▶ [Excerpted data]
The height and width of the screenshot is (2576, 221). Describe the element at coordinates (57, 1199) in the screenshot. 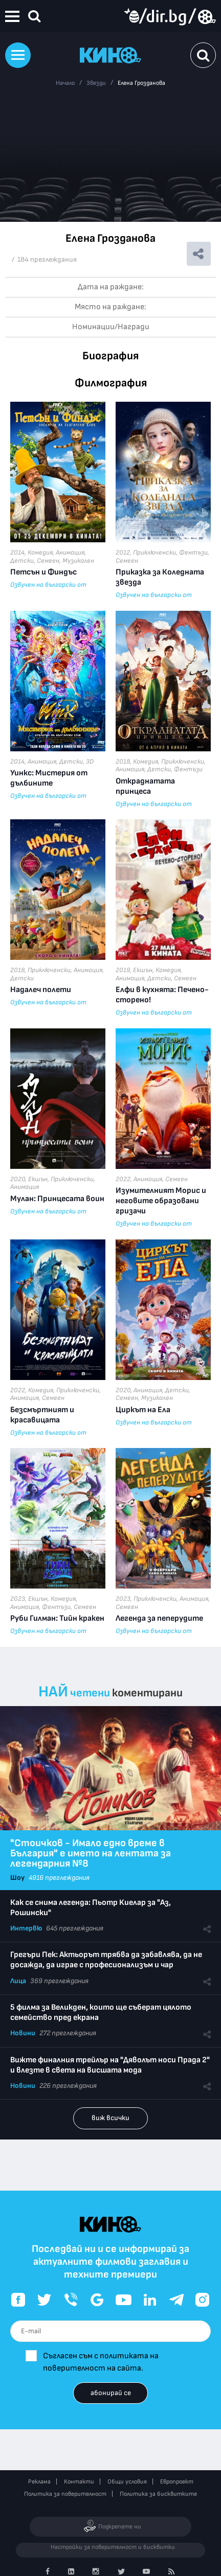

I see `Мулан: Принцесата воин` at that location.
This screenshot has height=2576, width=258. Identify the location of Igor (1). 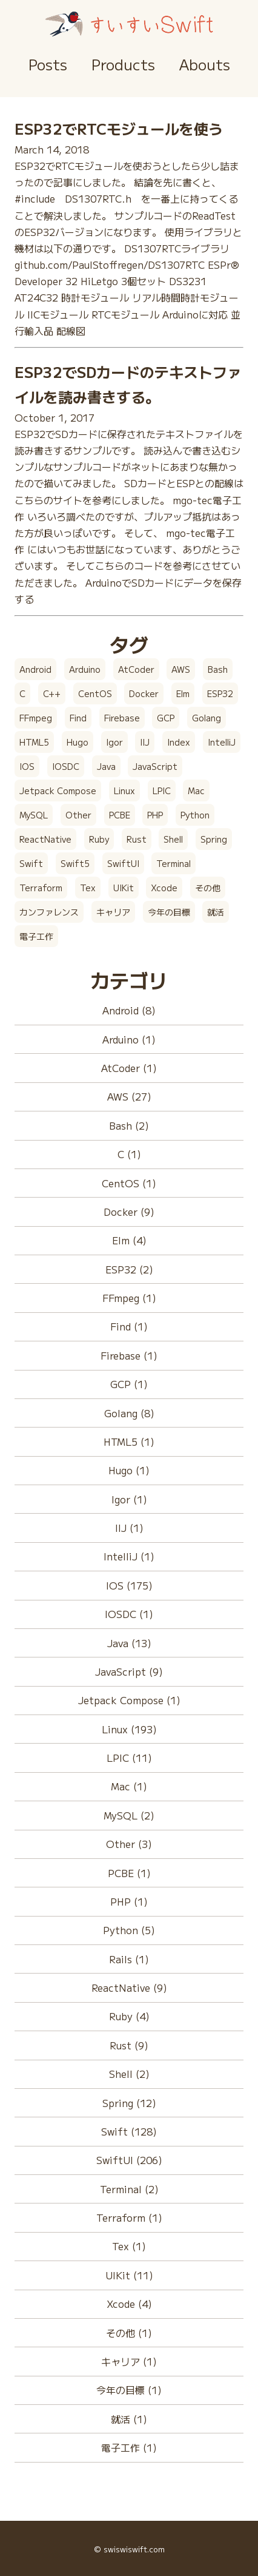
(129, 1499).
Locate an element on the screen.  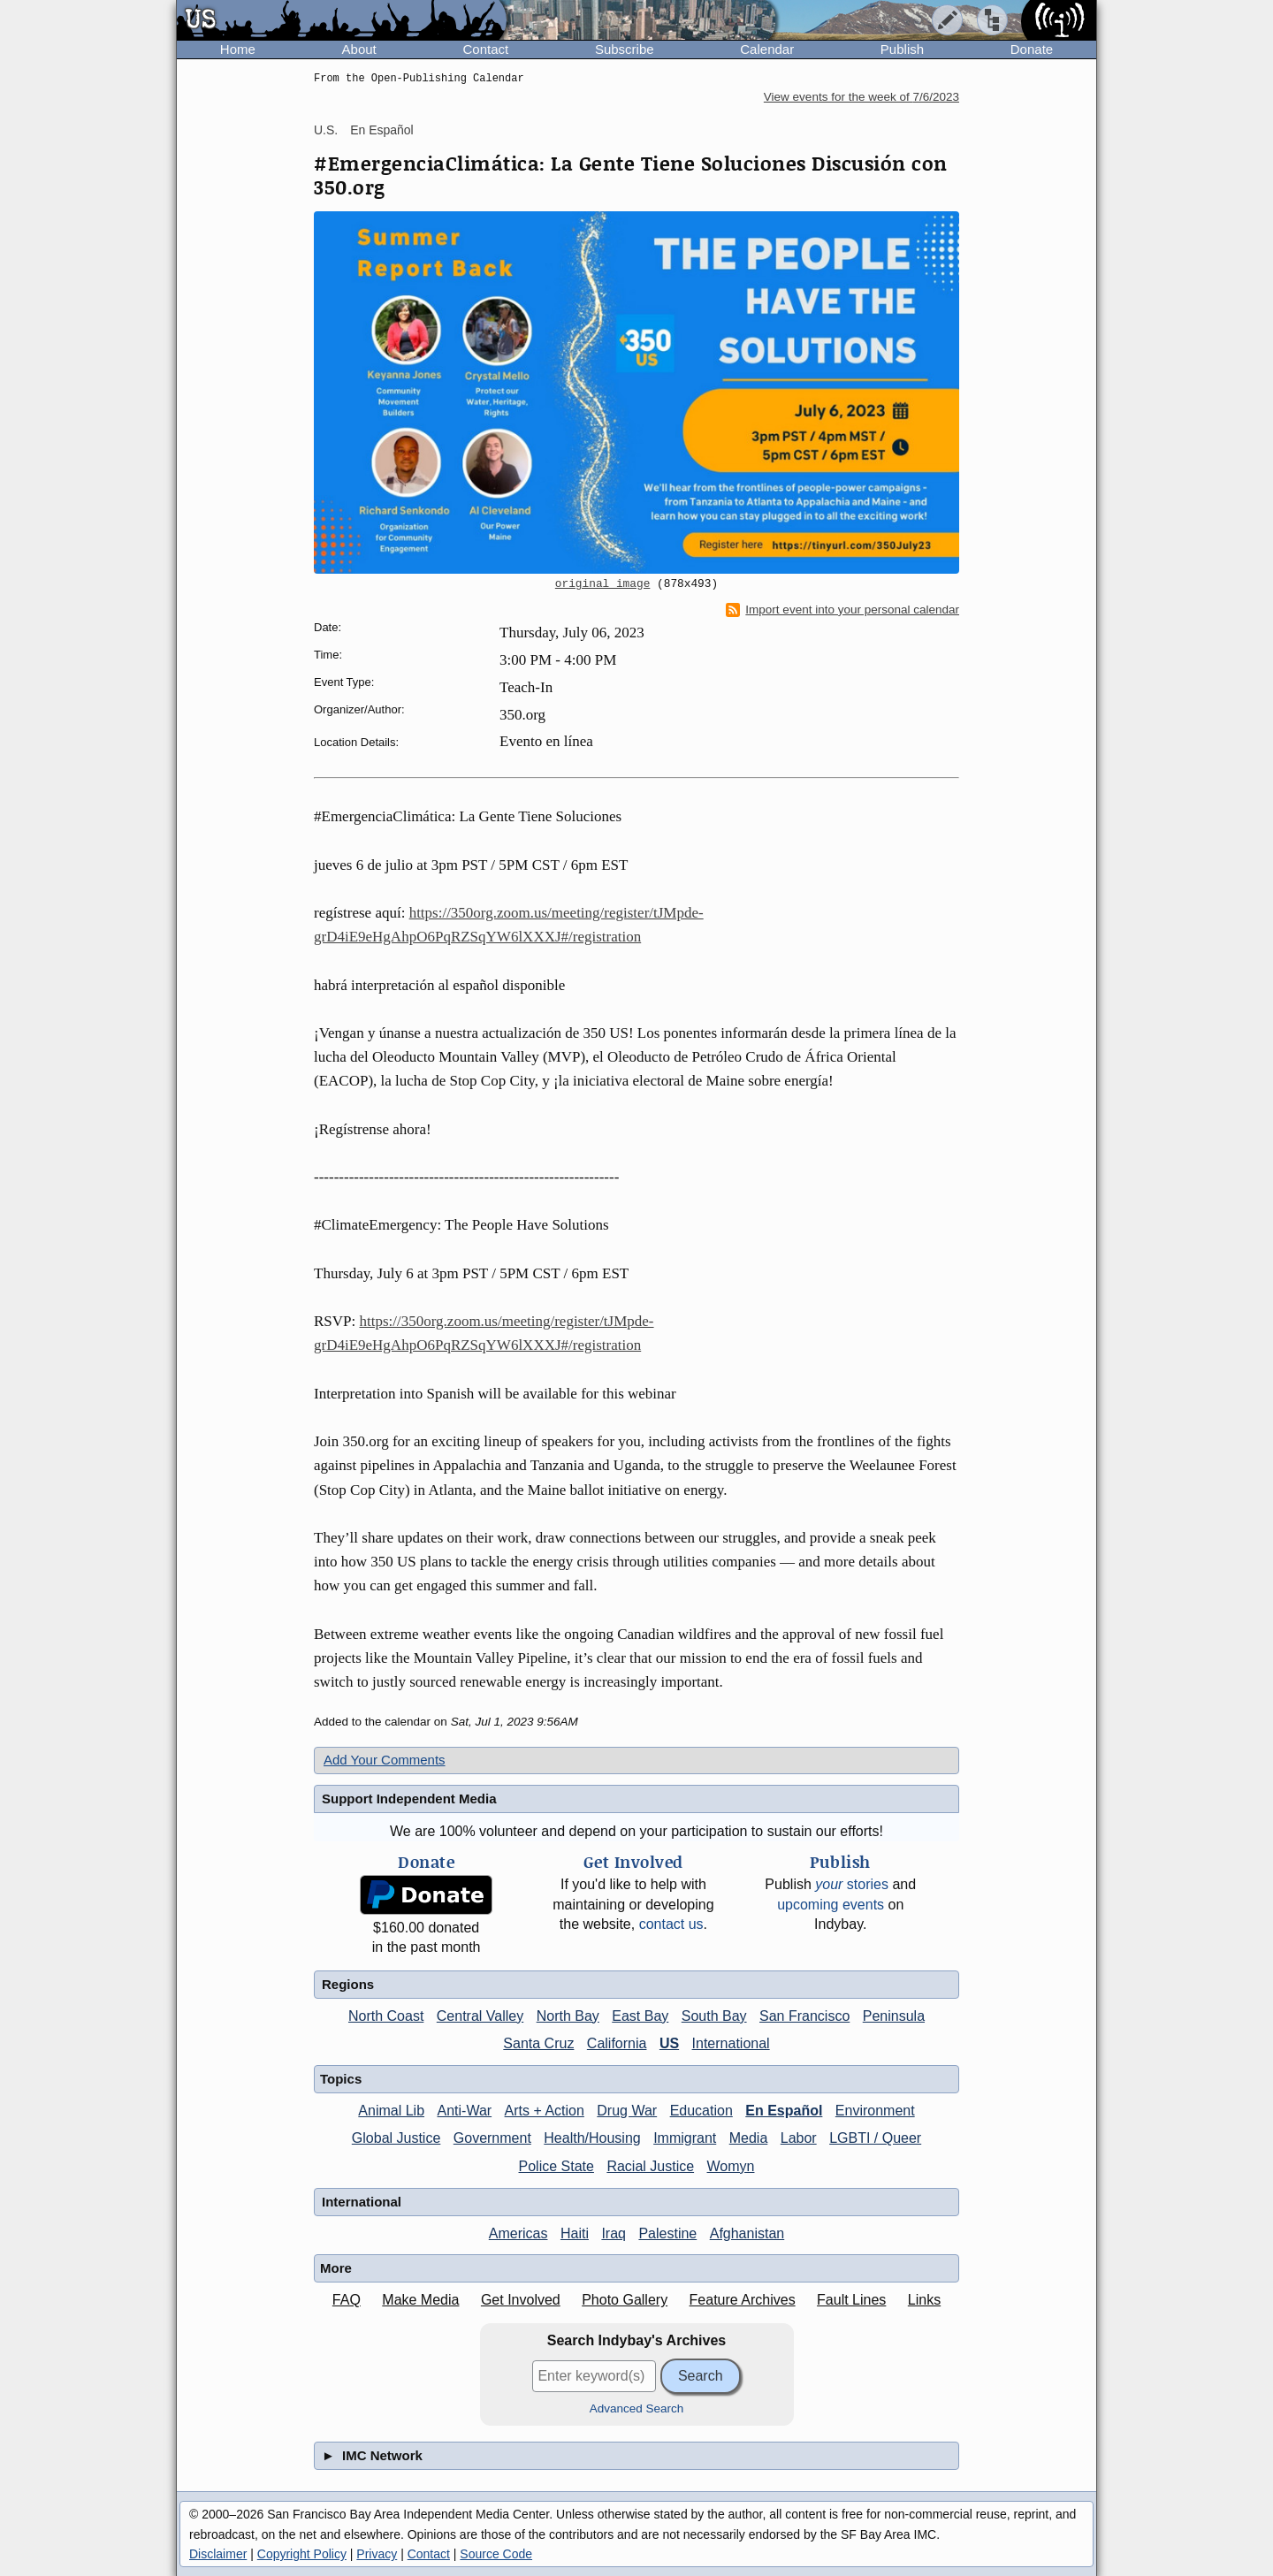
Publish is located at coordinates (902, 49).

▶ [Task objective]
None of the pictures should appear; copy the rest of the material above exactly.

▶ [Written solution]
The height and width of the screenshot is (2576, 221). Describe the element at coordinates (57, 1199) in the screenshot. 

I see `Мулан: Принцесата воин` at that location.
This screenshot has height=2576, width=258. Identify the location of Igor (1). 
(129, 1499).
Locate an element on the screen.  
Publish is located at coordinates (902, 49).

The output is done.